Labour MPs – and even then not all – failed to accept any of this until after the 2017 general election, when the party was just several thousand votes away from being able to form a government. If the likes of Tom Watson, Wes Streeting and Hilary Benn had the political discipline of the average Tory over the preceding twelve months, they would likely find themselves on the government benches right now.

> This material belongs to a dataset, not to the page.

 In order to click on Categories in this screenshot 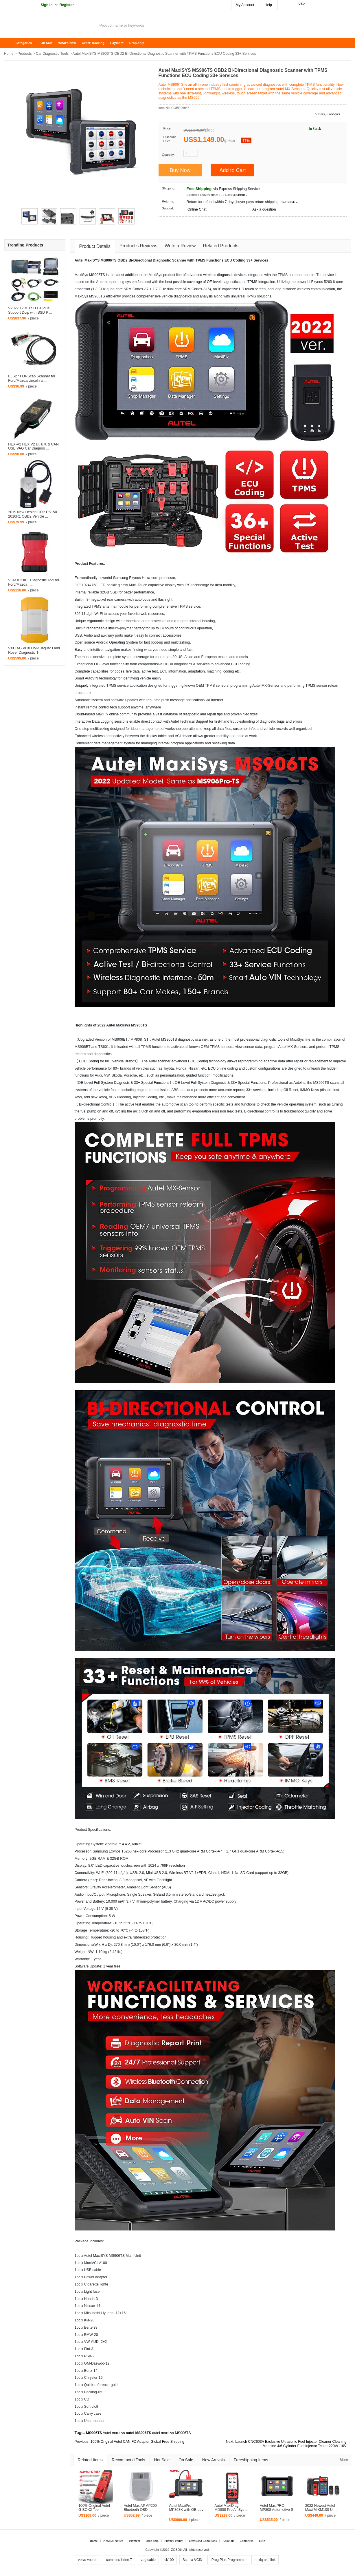, I will do `click(24, 43)`.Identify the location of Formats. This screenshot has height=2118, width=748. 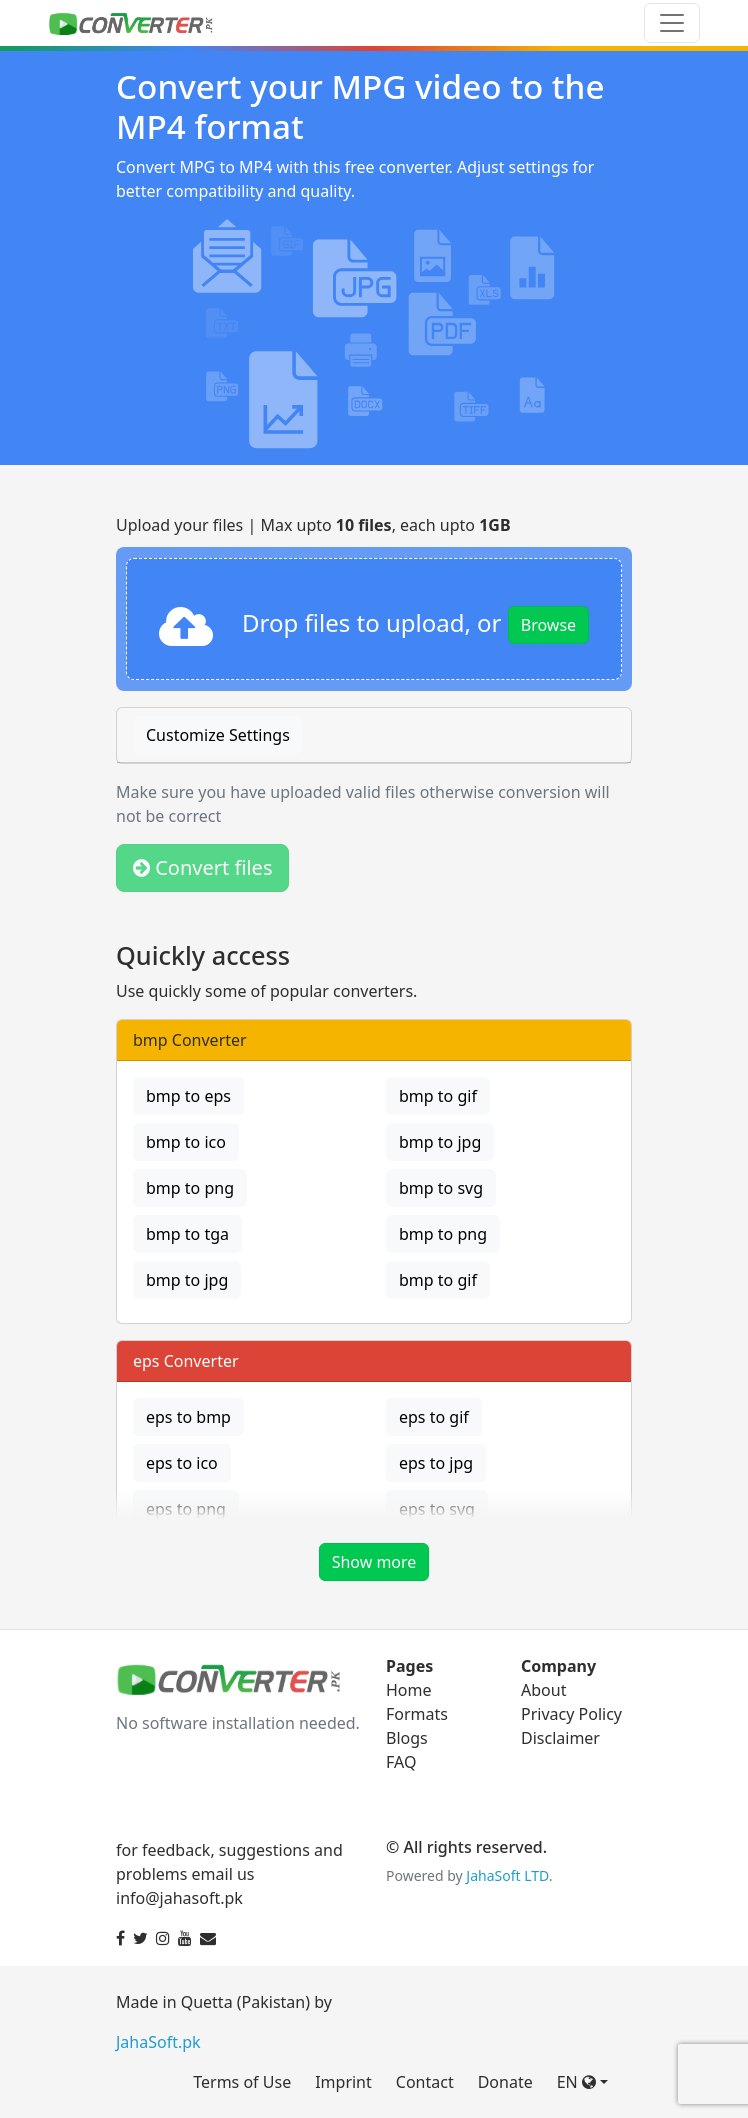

What 2017 demonstrated was that Corbyn’s agenda did in fact have a broad political constituency in the country, something which – one hopes – his successor will acknowledge and take further. The alternative is going down the same path as 2008 to 2015: dismissing the left, reflecting an elite consensus on the need for further spending cuts (the aftermath of the coronavirus now makes this highly likely); and a failure to accept Labour can only win power with the offer of a new settlement.

When Margaret Thatcher became Tory leader in 1975 she did so with the backing of a single member of the shadow cabinet, Keith Joseph. In time she would re-cast British politics in her image. It’s not impossible the Corbyn era could have achieved a similar measure of electoral success, but it was always unlikely. There was far more internal opposition, while Corbyn himself was far more collegiate than Thatcher – almost always to his own detriment. Most importantly, the groundwork – of think tanks, advisors, bureaucrats and a new party consensus – had barely been laid. That is now in the process of happening.

Corbyn’s successor can, without any doubt, become the next prime minister. But that will require building on his legacy, not destroying it. A return to the orthodoxy of 2008 to 2015 won’t just mean giving up on principles, but makes it all the more likely that the next political turning point –  on a par with 1945 and 1979 – will come from the right, not the left.

Aaron Bastani is a Novara Media contributing editor and co-founder.